Let’s start with the pros when discussing Wentz’s future. He’s 6’ 5” and weighs just under 240 pounds. Although he’s already had some durability issues in college and in the preseason, his body structure indicates that he’ll be able to have a long career as long as he stays inside the pocket and does not take unnecessary hits. On top of his large frame, he’s pretty athletic and has a good arm. He’s proven to be an accurate passer thus far. Perhaps Wentz’s best two attributes that have shined bright early are his ability to deliver passes while under pressure and his intangibles. Wentz is reportedly obsessed with football and this bodes well for his short and long-term success.
There are only two big things to knock Wentz for thus far. The first is the level of competition. Everyone is now aware that Wentz played at North Dakota State. North Dakota State is an NCAA Division I FCS school, also referred to as I-AA. This means that they are in fact ‘D1’ but on a much lower level than the top schools such as Alabama and Ohio State. I don’t take too much stock in Wentz’s college competition. There have been good quarterbacks from small schools and bad quarterbacks from big schools.
Going along with the theme of weaker competition is Wentz’s first two NFL opponents: the Browns and the Bears. To put it nicely, the Browns and the Bears are really bad.
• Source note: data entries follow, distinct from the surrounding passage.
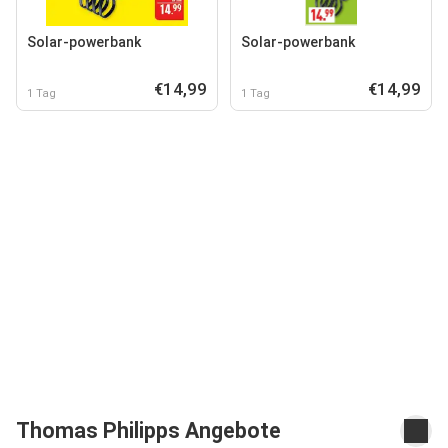
Solar-powerbank
Solar-powerbank
€14,99
€14,99
1 Tag
1 Tag
Thomas Philipps Angebote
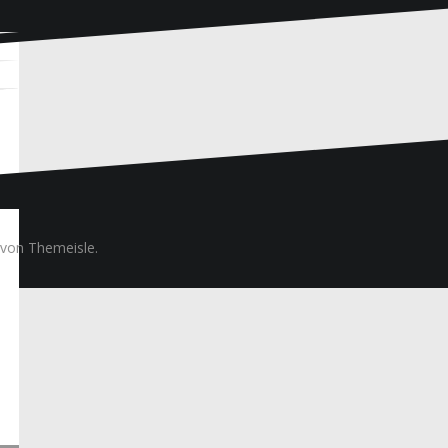
von Themeisle.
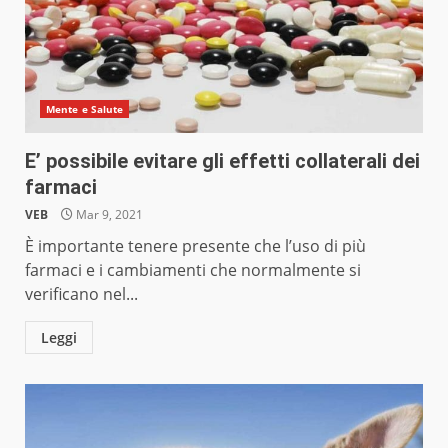
Mente e Salute
E’ possibile evitare gli effetti collaterali dei
farmaci
VEB
Mar 9, 2021
È importante tenere presente che l’uso di più
farmaci e i cambiamenti che normalmente si
verificano nel...
Leggi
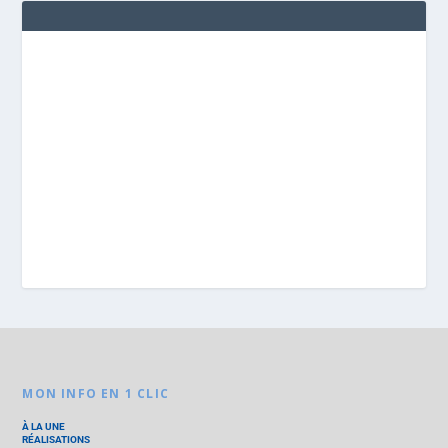
MON INFO EN 1 CLIC
À LA UNE
RÉALISATIONS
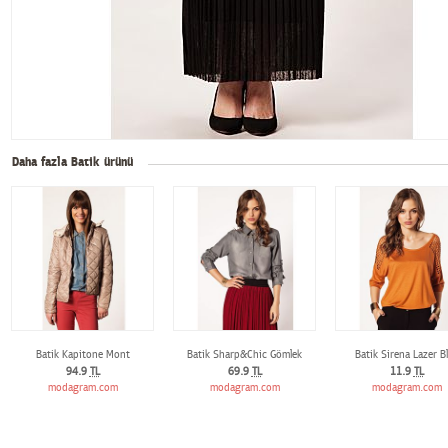
Daha fazla Batik ürünü
Batik Kapitone Mont
Batik Sharp&Chic Gömlek
Batik Sirena Lazer B
94.9
TL
69.9
TL
11.9
TL
modagram.com
modagram.com
modagram.com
The Browns have gone through 25 quarterbacks since 1999 and the Bears heavily overpaid one of the worst quarterbacks in football. So while everyone freaks out about Wentz ringing up these bad teams, please excuse me for telling everyone to pump the breaks. Yes, Wentz played great and yes I’m very excited about the Eagles’ future with him, but let’s not call him Aaron Rodgers just yet.
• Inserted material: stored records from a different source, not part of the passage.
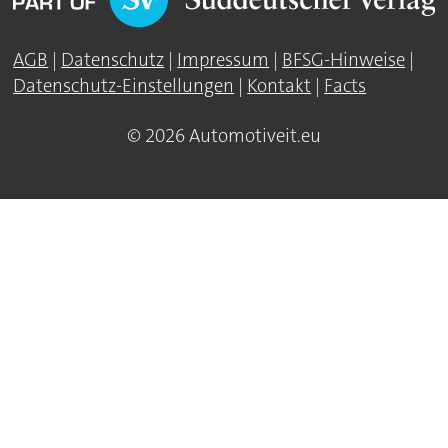
AGB
|
Datenschutz
|
Impressum
|
BFSG-Hinweise
|
Datenschutz-Einstellungen
|
Kontakt
|
Facts
© 2026 Automotiveit.eu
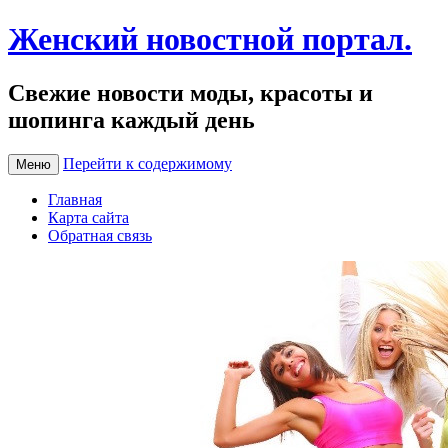
Женский новостной портал.
Свежие новости моды, красоты и
шопинга каждый день
Перейти к содержимому
Меню
Главная
Карта сайта
Обратная связь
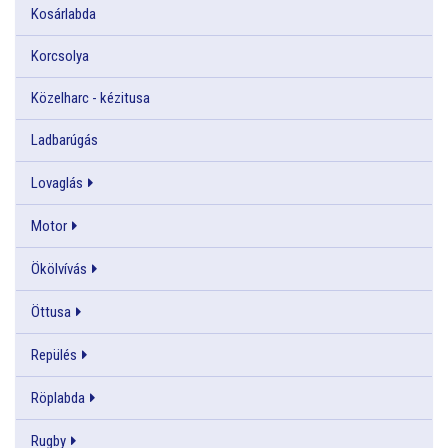
Kosárlabda
Korcsolya
Közelharc - kézitusa
Ladbarúgás
Lovaglás
Motor
Ökölvívás
Öttusa
Repülés
Röplabda
Rugby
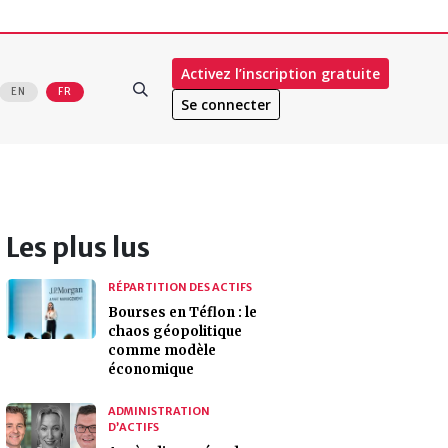
Activez l’inscription gratuite
EN
FR
Se connecter
Les plus lus
RÉPARTITION DES ACTIFS
Bourses en Téflon : le
chaos géopolitique
comme modèle
économique
ADMINISTRATION
D’ACTIFS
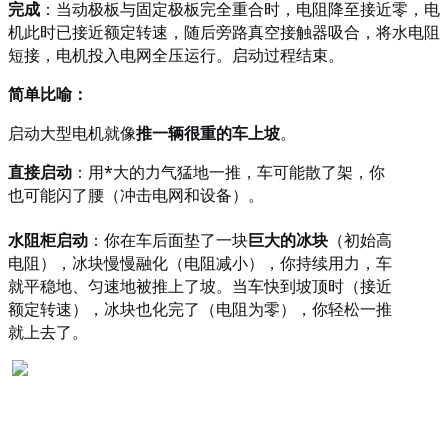
完成
：当动极板与固定极板完全重合时，电阻降至接近零，电
机此时已接近额定转速，随后旁路真空接触器吸合，将水电阻
短接，电机投入电网全压运行。启动过程结束。
简单比喻：
启动大型电机就像
推一辆很重的车上坡
。
直接启动
：用*大的力气猛地一推，车可能散了架，你
也可能闪了腰（冲击电网和设备）。
水阻柜启动
：你在车后面垫了一块
巨大的冰块
（初始高
电阻），冰块慢慢融化（电阻减小），你持续用力，车
就平稳地、匀速地被推上了坡。当车快到坡顶时（接近
额定转速），冰块也化完了（电阻为零），你轻松一推
就上去了。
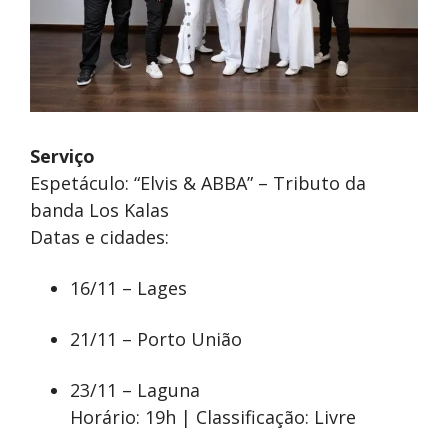
Serviço
Espetáculo: “Elvis & ABBA” – Tributo da
banda Los Kalas
Datas e cidades:
16/11 – Lages
21/11 – Porto União
23/11 – Laguna
Horário: 19h | Classificação: Livre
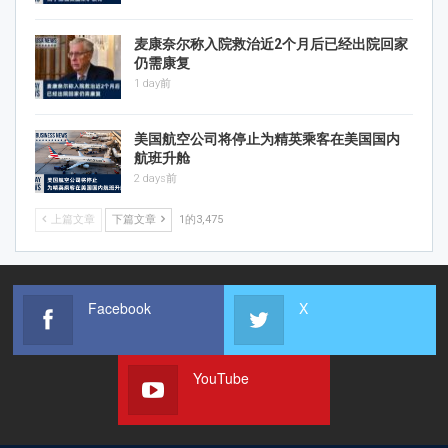
麦康奈尔称入院救治近2个月后已经出院回家
仍需康复
1 day前
美国航空公司将停止为精英乘客在美国国内
航班升舱
2 days前
上篇文章
下篇文章
1的3,475
Facebook
X
YouTube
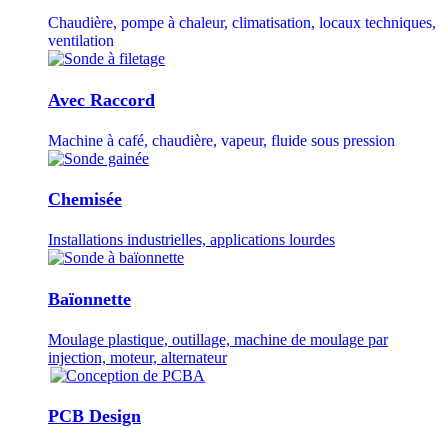
Chaudière, pompe à chaleur, climatisation, locaux techniques,
ventilation
Avec Raccord
Machine à café, chaudière, vapeur, fluide sous pression
Chemisée
Installations industrielles, applications lourdes
Baïonnette
Moulage plastique, outillage, machine de moulage par
injection, moteur, alternateur
PCB Design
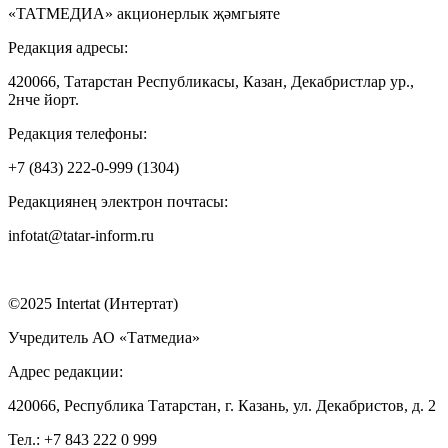
«ТАТМЕДИА» акционерлык җәмгыяте
Редакция адресы:
420066, Татарстан Республикасы, Казан, Декабристлар ур.,
2нче йорт.
Редакция телефоны:
+7 (843) 222-0-999 (1304)
Редакциянең электрон почтасы:
infotat@tatar-inform.ru
©2025 Intertat (Интертат)
Учредитель АО «Татмедиа»
Адрес редакции:
420066, Республика Татарстан, г. Казань, ул. Декабристов, д. 2
Тел.: +7 843 222 0 999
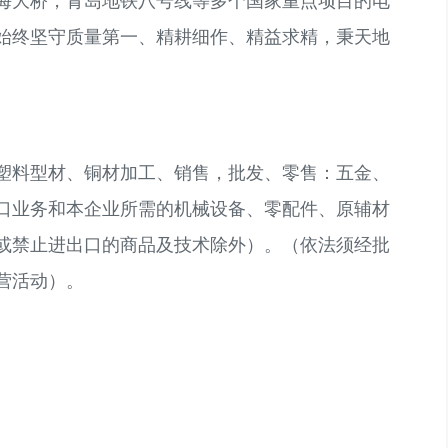
海大桥，青岛地铁八号线等多个国家重点项目的电
始终坚守质量第一、精耕细作、精益求精，秉天地
。
塑料型材、铜材加工、销售，批发、零售：五金、
口业务和本企业所需的机械设备、零配件、原辅材
或禁止进出口的商品及技术除外）。（依法须经批
营活动）。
The second of the two knocks on Wentz is his experience. Obviously Wentz can’t control that he has very little experience; it’s just something that will come with time. Like I said before, Wentz has played very well and done all the right things so far, but this is another case in which we need to pump the breaks. Three hundred and twenty yards, 19-26 passing, 139.9 quarterback rating, two touchdowns and zero interceptions. One hundred and eighty yards, 17-26 passing, 111.1 quarterback rating, two touchdowns and no interceptions. Whose stat lines are those you might ask? The first is Robert Griffin III in his first career start and the second is JaMarcus Russell in his second career start. Russell is out of the league and RGIII looks like he might be joining him soon. This is not to say Carson Wentz will end up like either of these two, but rather it’s to remind everyone that early success doesn’t always coincide with long-term success. The NFL is a different beast. There have been too many times that I have seen a guy look like a stud and fall flat on his face once coaches figured him out. Just pump those breaks.
Back to the question: is Carson Wentz the real deal? My answer is neither yes nor no, but rather I don’t know. Anyone who thinks they do know is fooling themselves. One thing I do know however is that Carson Wentz looks great so far and he has the entire city of Philadelphia, including myself, excited about Eagles football once again.